=== INPUT DATA ===
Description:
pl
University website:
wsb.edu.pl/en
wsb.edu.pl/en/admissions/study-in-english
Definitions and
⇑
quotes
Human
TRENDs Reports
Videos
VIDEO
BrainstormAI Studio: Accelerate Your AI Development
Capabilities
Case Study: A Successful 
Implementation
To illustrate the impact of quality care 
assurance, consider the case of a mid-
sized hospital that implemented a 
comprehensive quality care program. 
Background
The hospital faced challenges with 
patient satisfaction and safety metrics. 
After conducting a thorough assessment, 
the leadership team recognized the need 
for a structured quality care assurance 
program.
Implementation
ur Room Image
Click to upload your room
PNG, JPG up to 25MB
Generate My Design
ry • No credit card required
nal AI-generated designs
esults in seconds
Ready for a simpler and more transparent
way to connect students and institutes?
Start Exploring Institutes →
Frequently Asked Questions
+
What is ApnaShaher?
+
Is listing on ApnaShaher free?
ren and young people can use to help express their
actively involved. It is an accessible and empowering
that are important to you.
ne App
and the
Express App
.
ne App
===
=== INPUT DATA ===
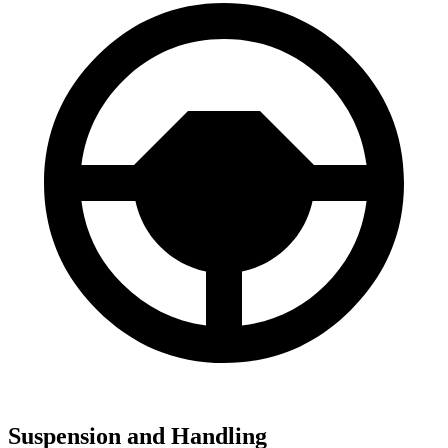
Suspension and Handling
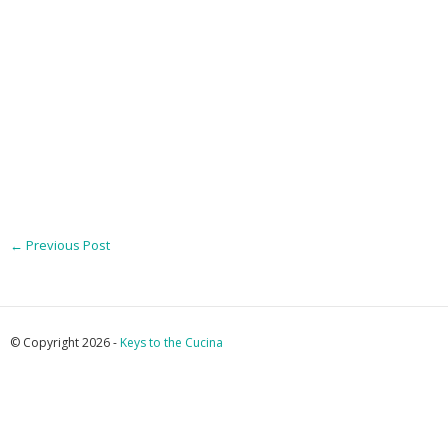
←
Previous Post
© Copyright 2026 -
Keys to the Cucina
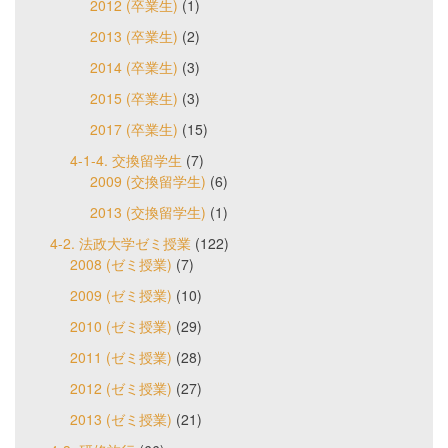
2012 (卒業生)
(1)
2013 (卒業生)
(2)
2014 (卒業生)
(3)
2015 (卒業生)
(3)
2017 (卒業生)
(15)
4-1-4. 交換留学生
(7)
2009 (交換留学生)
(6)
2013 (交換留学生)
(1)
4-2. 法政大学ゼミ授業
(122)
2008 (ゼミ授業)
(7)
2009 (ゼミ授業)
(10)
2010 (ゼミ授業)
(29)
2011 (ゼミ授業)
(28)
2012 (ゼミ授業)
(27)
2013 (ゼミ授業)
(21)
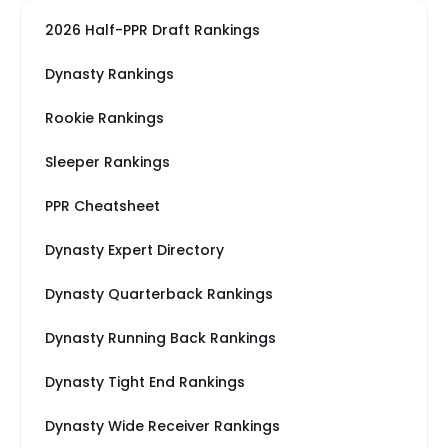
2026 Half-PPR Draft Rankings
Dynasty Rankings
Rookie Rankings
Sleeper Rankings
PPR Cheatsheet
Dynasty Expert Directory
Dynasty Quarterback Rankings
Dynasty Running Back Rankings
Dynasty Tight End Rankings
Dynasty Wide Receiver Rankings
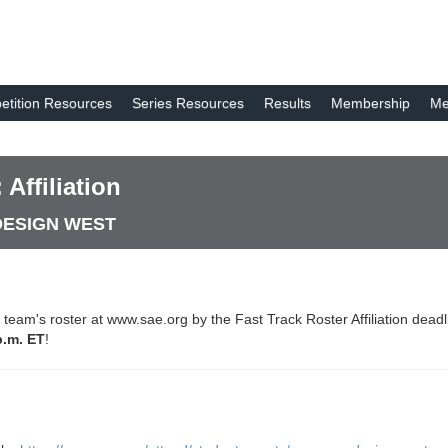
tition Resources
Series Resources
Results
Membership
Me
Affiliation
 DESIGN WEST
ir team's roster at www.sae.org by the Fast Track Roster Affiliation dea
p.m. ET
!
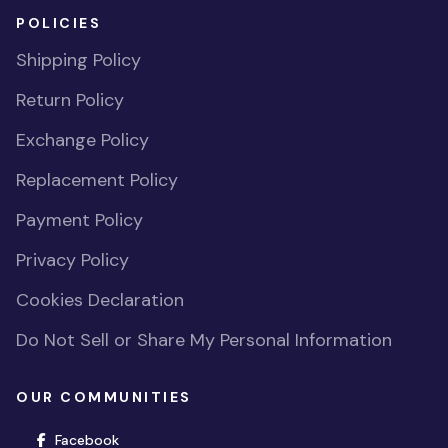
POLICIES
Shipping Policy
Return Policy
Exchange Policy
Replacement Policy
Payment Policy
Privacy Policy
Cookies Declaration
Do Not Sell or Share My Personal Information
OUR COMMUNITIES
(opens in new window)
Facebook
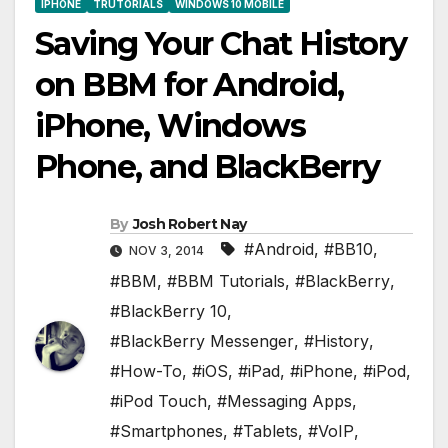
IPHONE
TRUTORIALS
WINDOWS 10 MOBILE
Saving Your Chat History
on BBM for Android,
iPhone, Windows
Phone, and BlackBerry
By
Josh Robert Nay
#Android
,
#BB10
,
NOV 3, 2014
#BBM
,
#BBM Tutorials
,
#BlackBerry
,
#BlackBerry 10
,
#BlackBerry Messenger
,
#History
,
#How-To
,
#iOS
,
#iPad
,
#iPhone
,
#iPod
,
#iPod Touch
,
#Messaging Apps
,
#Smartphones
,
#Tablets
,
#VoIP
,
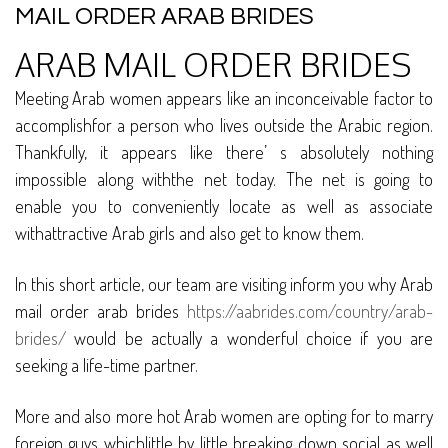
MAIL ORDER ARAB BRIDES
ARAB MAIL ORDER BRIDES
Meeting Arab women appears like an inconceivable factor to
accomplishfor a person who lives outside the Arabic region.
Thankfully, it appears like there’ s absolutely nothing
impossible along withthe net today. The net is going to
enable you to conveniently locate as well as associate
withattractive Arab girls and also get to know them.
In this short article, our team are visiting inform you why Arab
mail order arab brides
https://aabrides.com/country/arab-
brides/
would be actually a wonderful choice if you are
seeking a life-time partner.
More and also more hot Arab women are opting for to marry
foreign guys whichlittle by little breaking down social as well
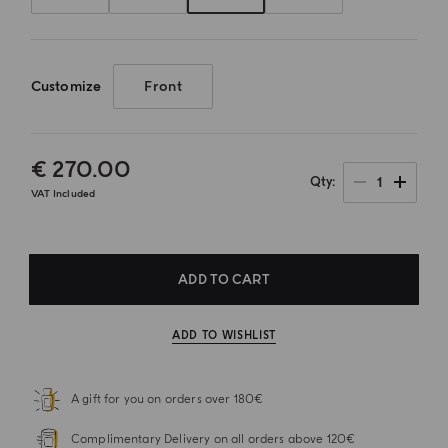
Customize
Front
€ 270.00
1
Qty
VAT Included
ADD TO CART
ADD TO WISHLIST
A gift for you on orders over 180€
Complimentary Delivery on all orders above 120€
===
WORK TASK | Every line in the entries above that has the word "team" should be identified and copied.

OUTPUT BELOW |
the leadership team recognized the need 
ir team's roster at www.sae.org by the Fast Track Roster Affiliation dea
In this short article, our team are visiting inform you why Arab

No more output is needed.